Comme ce gros nuage noir venu de nulle-part qui voile le ciel bleu, d’un seul coup le vent se lève, les sacs en plastiques s’envolent au-dessus des rues comme des méduses dans les courants de l’air, ils remontent jusqu’au septième étage tels des petits parachutes estampillés par les marques, et le déluge s’abat sur le sol de poussière. Ou bien c’est une catastrophe, ou bien c’est un attentat qui fait 35 morts quelque part, ou bien c’est une flottille de bateaux « pacifistes » affrétée par des associations belliqueuses turques qui tente de forcer le blocus de Gaza, ou bien c’est un tremblement de terre qui écrase des pauvres gens, un volcan qui s’allume, un tsunami qui ravage une plage, ou une énorme pluie de grêlons gros comme des boules de pétanques qui détruit un village dans l’Oklahoma. Enfin un drame ! Enfin une horreur qui justifie les mises en garde des journaux télé ! Alors on applaudit à pleines paumes, on se régale. Enfin de l’info à vendre !
On prévoit volontiers le pire et quand le pire arrive, on se frotte les mains en annonçant narquois qu’on l’avait prévu. Les rois de la menace, ceux qui ont compris les présages et prophéties de Nostradamus après sa mort, ressortent leurs notes et annoncent à la cantonade :
– Ah vous voyez on vous l’avait bien dit !
– Quoi ? Qu’est-ce que vous aviez dit ?
– Ben ça, justement…
– Quoi ?
– Ça… Ce qui s’est passé …
– Mais si vous l’aviez dit, on se serait protégé…
– Ah vous voyez, vous ne nous écoutez pas !
– Alors si on ne vous écoute pas, comment peut-on savoir que vous l’aviez dit ?
– Ben justement parce que je vous le dis…
On a surtout l’impression qu’on vous dit d’enfiler un imper, après que l’orage soit tombé…
Tiens justement, reparlons de ce qui fut prédit l’année dernière : qu’en est-il de la grippe de ces porcs Mexicains supposée détruire la planète en moins de deux.
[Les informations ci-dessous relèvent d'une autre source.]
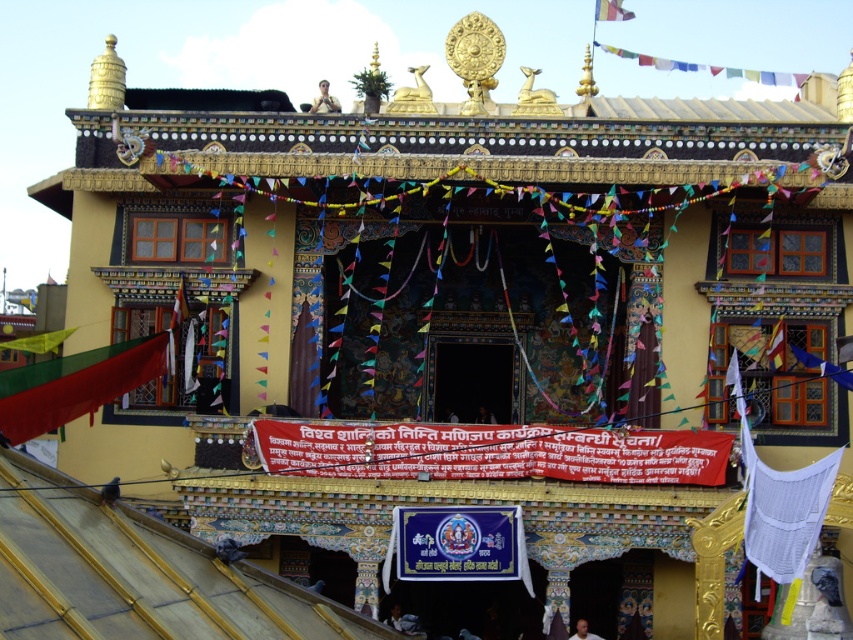 You are a visitor standing in front of the temple. You notice the matte gold statue at upper center and the smooth skin face at center. Which object is positioned to the left of the other?

The matte gold statue at upper center is to the left of the smooth skin face at center.

You are a photographer planning to take a photo of the temple. You want to ensure both the matte gold statue at upper center and the smooth skin face at center are clearly visible. Given their sizes, which object should you focus on first to ensure proper focus, and why?

The matte gold statue at upper center is bigger than the smooth skin face at center, so focusing on the matte gold statue at upper center first will ensure it is sharp, and the smaller smooth skin face at center will likely remain in focus due to its proximity in the scene. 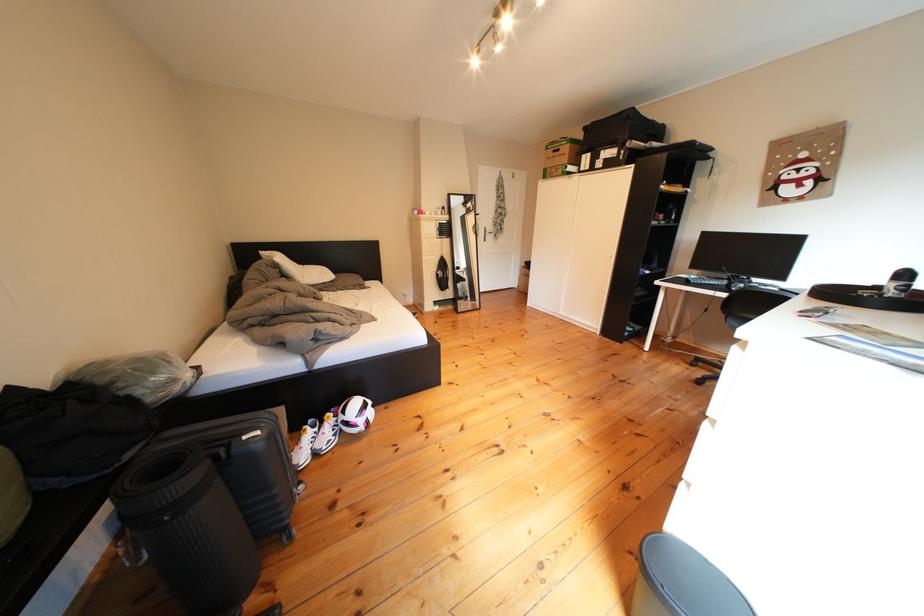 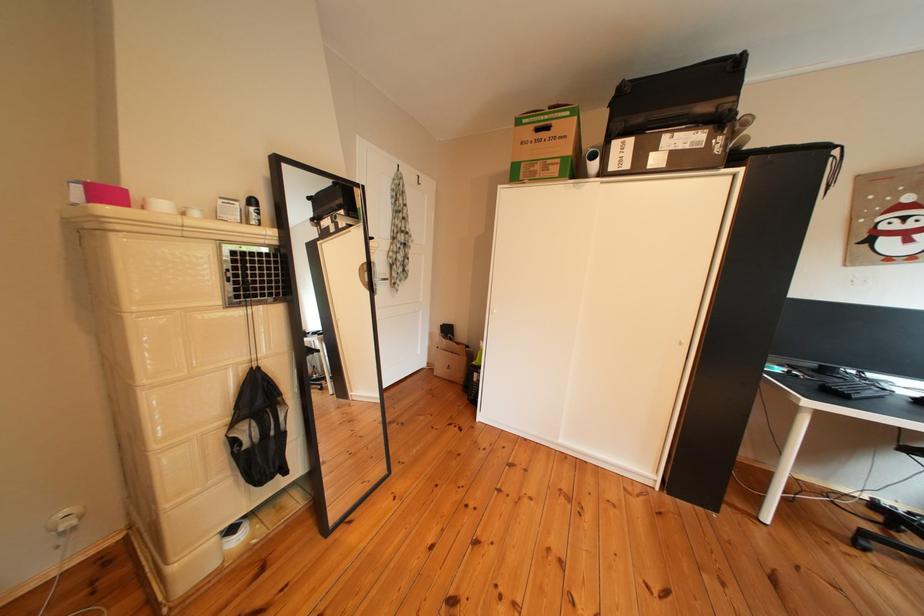 Locate, in the second image, the point that corresponds to point 452,280 in the first image.

(249, 447) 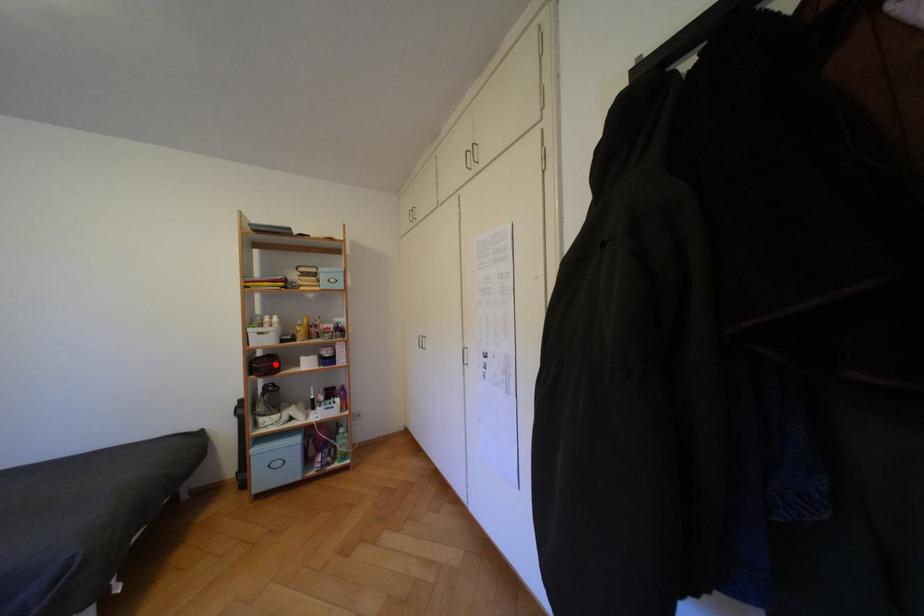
Moins de 20% de crédules se sont fait vaccinés, pourtant il ne rien ne s’est passé. Rien de ce qui avait été brandi comme une menace, rien ne s’est passé. Ça c’est un fait. Il ne s’est rien passé. Alors quel regret ont formulé ceux qui avaient prédit le pire et qui nous le balançaient comme des pierres à longueur de journal d’info. Est-ce qu’un seul a fait un mea culpa ? Non. Jouer toujours sur l’amnésie. Ils jouent avec la peur qu’ils s’amusent à créer, ils hurlent et ils se font oublier. Et puis nouvelle vague et à nouveau vendre la peur !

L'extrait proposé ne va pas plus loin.